-------- Supplied information

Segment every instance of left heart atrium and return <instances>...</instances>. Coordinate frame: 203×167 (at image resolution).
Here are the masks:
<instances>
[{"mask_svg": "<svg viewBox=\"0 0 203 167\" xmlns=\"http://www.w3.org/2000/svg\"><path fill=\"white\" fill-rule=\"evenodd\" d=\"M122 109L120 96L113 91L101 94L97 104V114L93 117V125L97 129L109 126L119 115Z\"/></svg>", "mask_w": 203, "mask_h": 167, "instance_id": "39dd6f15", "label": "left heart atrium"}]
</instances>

----------------

The task: An exact copy of every entry above is the expected answer.

Response area:
Segment every instance of left heart atrium and return <instances>...</instances>. Coordinate frame: 203×167 (at image resolution).
Here are the masks:
<instances>
[{"mask_svg": "<svg viewBox=\"0 0 203 167\" xmlns=\"http://www.w3.org/2000/svg\"><path fill=\"white\" fill-rule=\"evenodd\" d=\"M122 109L120 96L113 91L101 94L97 104V114L93 117V125L97 129L109 126L119 115Z\"/></svg>", "mask_w": 203, "mask_h": 167, "instance_id": "39dd6f15", "label": "left heart atrium"}]
</instances>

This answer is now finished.